U.S. Department of Education/Flickr
In the contentious debate surrounding charter schools, a shaky consensus has emerged: it is not clear if charter schools are decisively better or worse than public schools at raising achievement on average, but they tend to vary widely in quality, with many standouts and laggards across the country. Such a result isn't surprising because charter schools are given more latitude to change priorities and focus resources in novel ways. But this divergence between the best and worst charter schools prompts a new question: what precisely are the good schools doing right? A 2013 article from the American Economic Journal: Applied Economics analyzes a set of charter schools in New York City to see what makes effective schools tick.
In Getting beneath the Veil of Effective Schools: Evidence from New York City (PDF), authors Will Dobbie and Roland Fryer assemble a dataset that describes the inner workings of 39 charter schools in New York City. The authors analyzed interviews with principals, teachers, and students and videotaped classroom observations to expand their dataset beyond what is typically available in administrative records.
These sources allowed them to construct highly specific variables of interest, ranging from how often teachers receive written feedback from superiors to what fraction of students are off-task or physically slouching during class. Such measures capture aspects of school culture and day-to-day life that are not readily quantified but which might be key to understanding the differences between effective schools and ineffective ones. The authors combined this data with information on traditional measures like student-to-teacher ratios and per-pupil expenditures.
Measures of teacher development, data driven instruction, school culture, and student expectations have never been collected systematically, despite decades of qualitative research suggesting their importance.
Dobbie and Fryer (2013)
With this rich dataset in hand, Dobbie and Fryer split their sample into two groups: "high-achieving schools" that have an above-average impact on math and language arts scores, and "low-achieving schools" with a below-average impact (the authors measure test score impact by comparing students who gained entrance to the schools through lotteries with students who did not win spots).
The high-achieving schools actually rank slightly worse by traditional measures of school quality: they tend to have larger class sizes and fewer teachers with advanced degrees. But as the figure below shows, the high-performers are much more likely to implement practices that some advocates think are important for success, like frequent teacher feedback, increased instructional time, and intensive tutoring regimens. All told, an index of five such measures is much more predictive of school quality than an index of four traditional measures.
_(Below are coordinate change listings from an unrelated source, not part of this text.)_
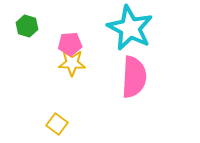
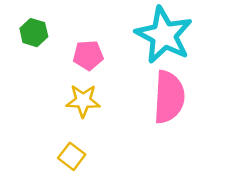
yellow star: (72, 63) -> (83, 101), moved

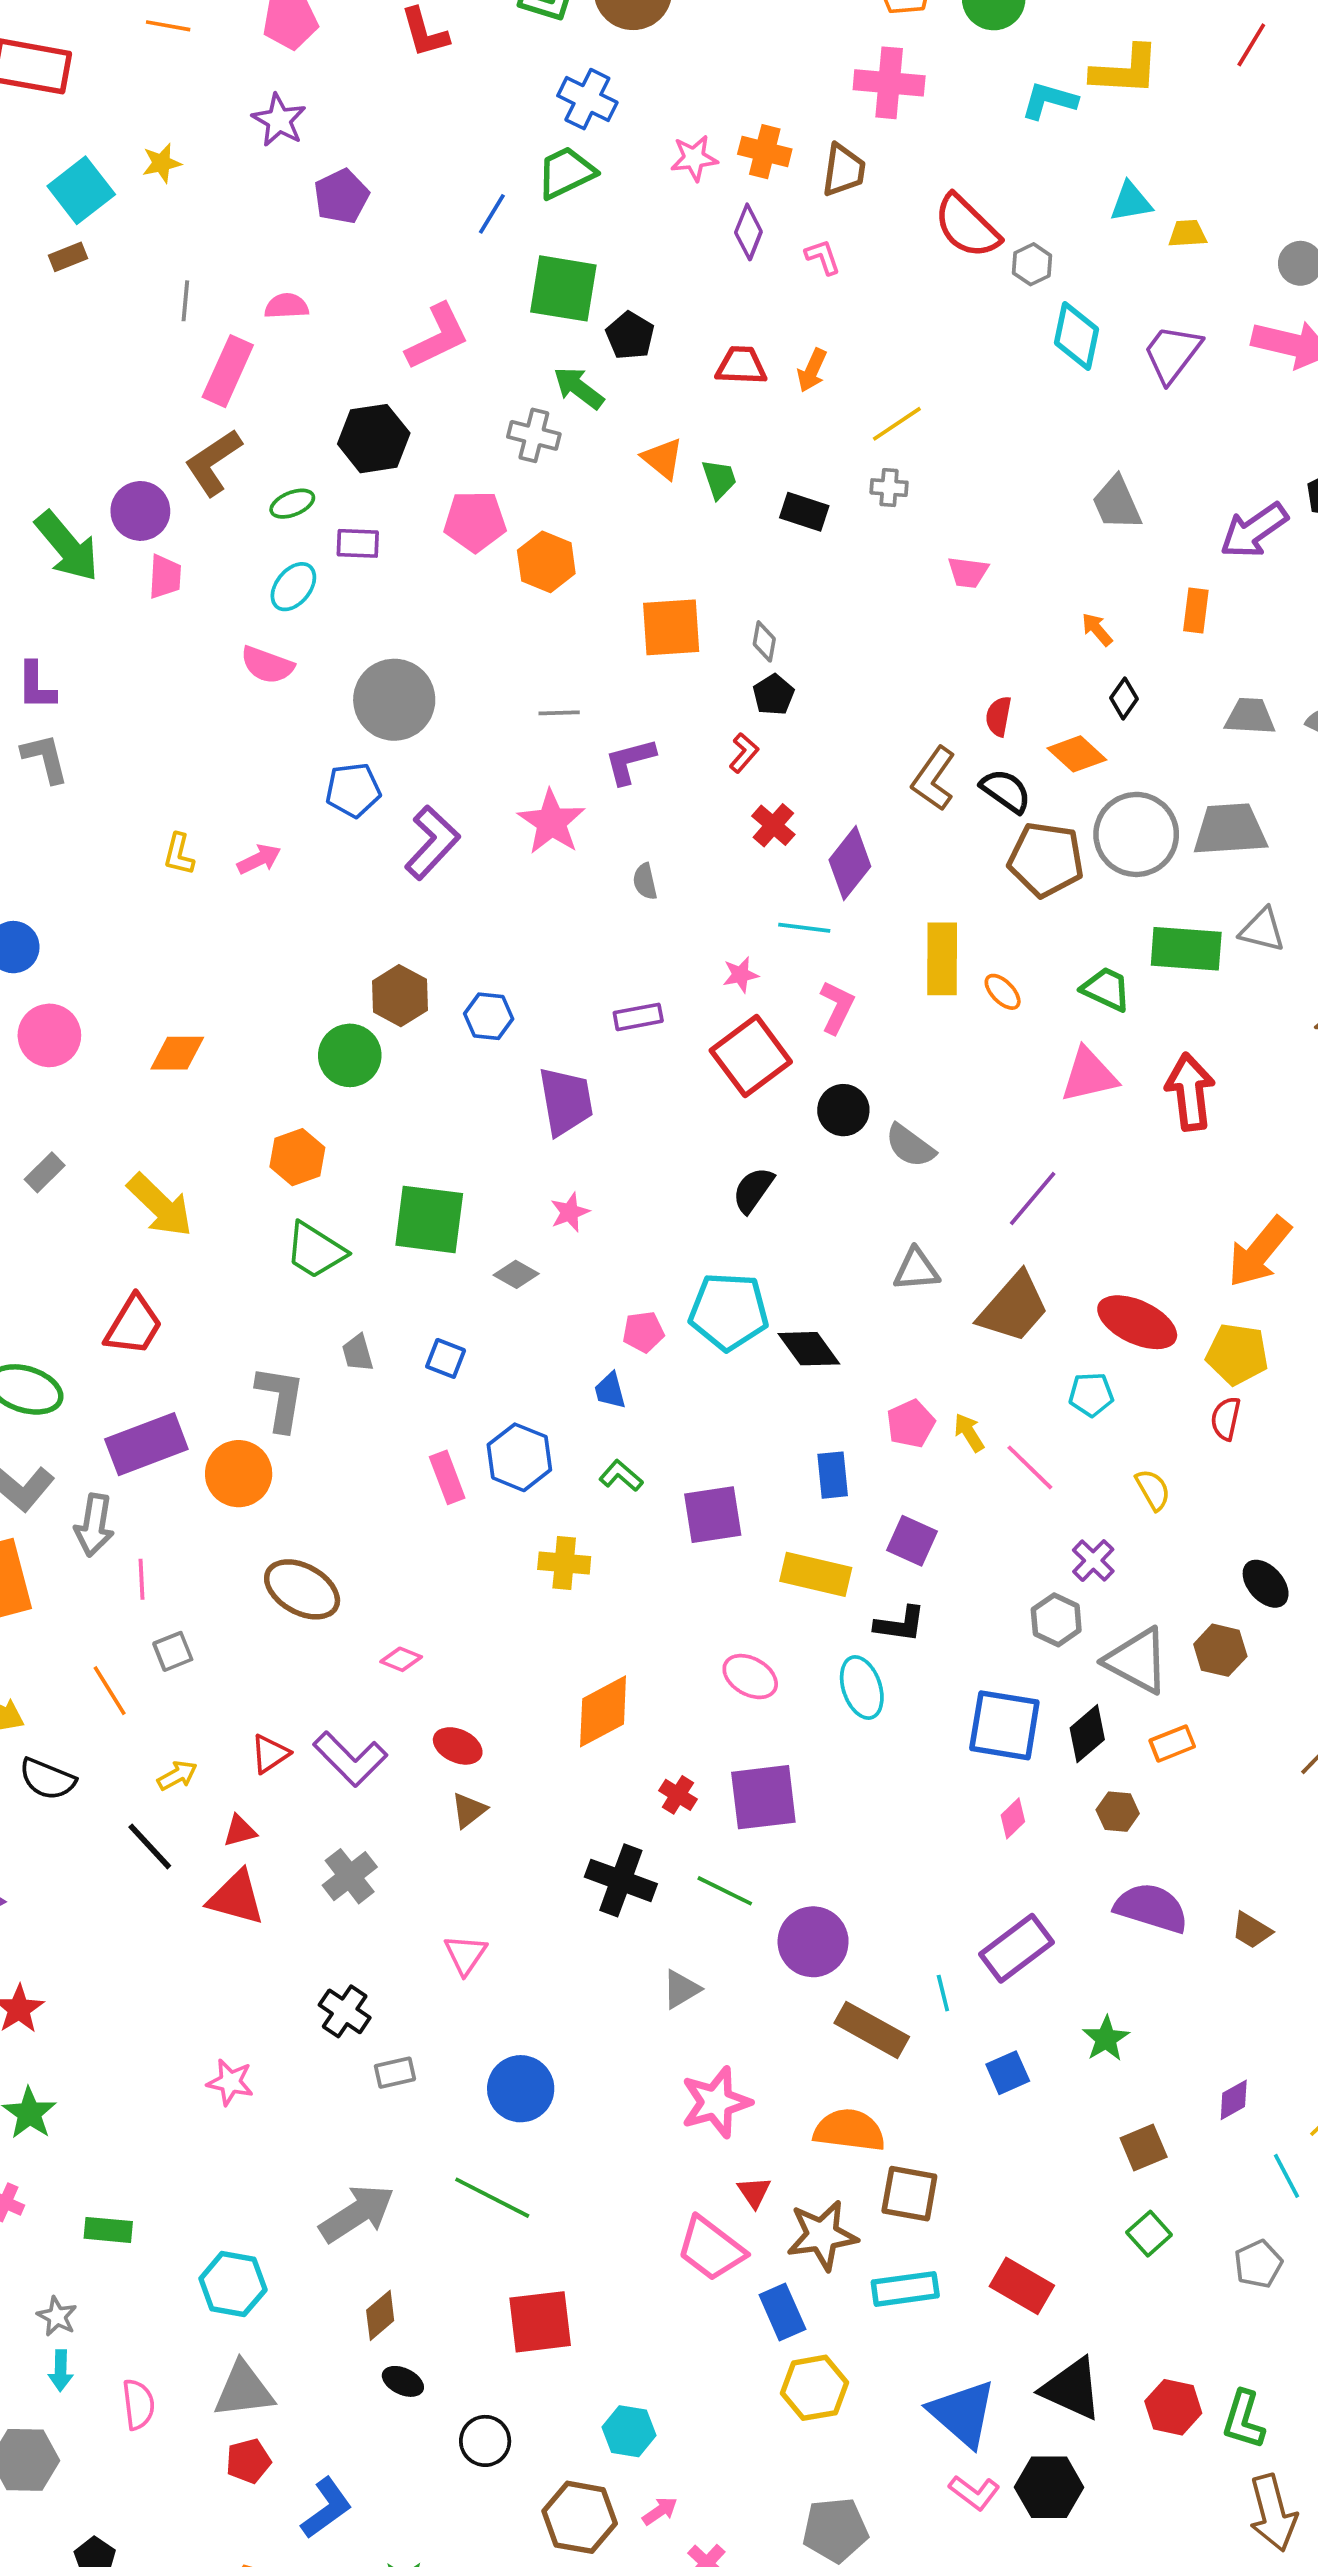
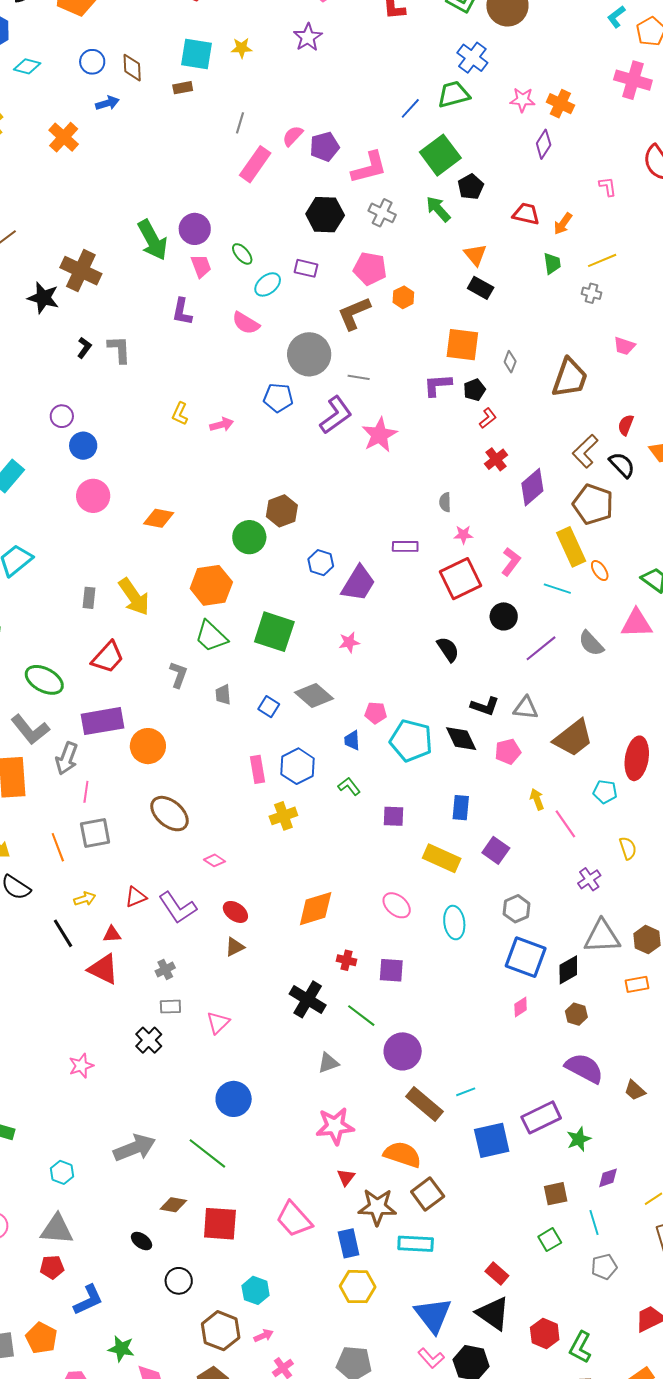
brown trapezoid: (844, 170) -> (570, 378), moved, size x1.4
cyan square: (81, 190) -> (196, 54), turned 36
purple pentagon: (341, 196) -> (324, 147), moved
pink L-shape: (823, 257) -> (608, 187), moved
green square: (563, 288) -> (440, 155), turned 33
pink semicircle: (287, 306) -> (293, 136), turned -55
gray cross: (534, 435) -> (382, 213), moved
brown L-shape: (213, 462) -> (354, 313), moved
green trapezoid: (719, 479) -> (552, 263), moved
green ellipse: (292, 504) -> (242, 254), moved, turned 60
black rectangle: (804, 512) -> (481, 288), moved
orange hexagon: (546, 562) -> (403, 297), size x0.7
pink trapezoid: (165, 577) -> (201, 266), turned -35
purple L-shape: (36, 686) -> (182, 312), moved
black pentagon: (774, 695) -> (474, 390), moved
gray line: (559, 713) -> (359, 377), moved
purple L-shape: (630, 761) -> (438, 385), moved
purple L-shape: (432, 843) -> (336, 415), moved
brown pentagon: (1046, 859) -> (593, 504), moved
gray semicircle: (645, 881) -> (445, 502), moved
cyan line: (804, 928) -> (557, 589), moved
yellow rectangle: (942, 959) -> (571, 547), turned -36
blue hexagon: (489, 1016) -> (321, 563), moved
purple trapezoid: (566, 1101) -> (358, 583), turned 30
gray semicircle: (910, 1146) -> (591, 643), moved
orange hexagon: (297, 1157) -> (211, 585), size x1.4
gray rectangle: (45, 1172) -> (89, 598), moved, turned -50
black semicircle: (753, 1190) -> (448, 649), turned 100
purple line: (1033, 1198) -> (541, 648), moved
gray diamond: (516, 1274) -> (314, 696), moved, size x1.6
cyan pentagon: (729, 1311) -> (411, 741), moved
red ellipse: (1137, 1322) -> (637, 758), turned 63
gray L-shape: (280, 1398) -> (178, 675), moved, size x0.7
pink pentagon: (911, 1424) -> (508, 752), moved
purple square: (713, 1515) -> (393, 816), size x0.7
yellow cross: (564, 1563) -> (283, 816), moved, turned -36
gray hexagon: (1056, 1620) -> (517, 909), moved
black L-shape: (900, 1624) -> (485, 706), moved
gray square: (173, 1651) -> (95, 833), size x1.5
gray triangle: (1137, 1661) -> (602, 937), turned -42
orange rectangle: (1172, 1744) -> (637, 984), moved
red cross: (678, 1795) -> (346, 960), turned -30
purple square: (763, 1797) -> (391, 970), size x0.7
gray cross: (350, 1876) -> (165, 969), size x0.7
purple rectangle: (1016, 1948) -> (541, 1117), moved
cyan line: (943, 1993) -> (466, 1092), turned 72
green star: (1106, 2039) -> (579, 1139), moved
gray rectangle: (395, 2073) -> (170, 1007), moved
blue square: (1008, 2073) -> (492, 1140), size x1.6
pink star: (230, 2082) -> (81, 1066), turned 30
cyan line: (1287, 2176) -> (594, 1223), moved
brown square: (909, 2194) -> (428, 1194), turned 32
pink trapezoid: (711, 2249) -> (294, 1219), moved
cyan hexagon: (233, 2284) -> (62, 1172), size x0.7
red rectangle: (1022, 2286) -> (497, 1273), moved, size x0.7
brown diamond: (380, 2315) -> (173, 1205), moved, turned 40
These results can’t be interpreted as causal because the attributes were not assigned to schools as in a randomized experiment; instead, they were chosen by the schools themselves. If floundering schools tend to reduce class sizes in an effort to improve, for example, that would create a correlation between poor performance and small class sizes, even if reducing class size is actually beneficial (the evidence on that point is quite mixed). Meanwhile, practices like intensive tutoring or data-driven instruction might only be implemented if a school already has highly motivated students and teachers.
While the findings do not imply that low-achieving schools will necessarily improve overnight if they simply adopt these practices, they do suggest a possible path for failing schools to take. The results of this study helped convince officials in Houston and Denver to partner with one of the authors to inject these "best practices" into their public school systems.
Because charter schools differ from public schools in several important ways—teachers are typically not unionized, for example—it was not clear if these findings would translate to public schools. Nevertheless, Fryer found that adopting the practices at Houston schools significantly raised student achievement on math exams (he discussed how this paper fits into a broader research agenda at the annual ASSA meeting in January). Given their success in Houston, these practices will probably get a closer look in school systems across the country. ♦
"Getting Beneath the Veil of Effective Schools: Evidence from New York City" appears in the October 2013 issue of the American Economic Journal: Applied Economics.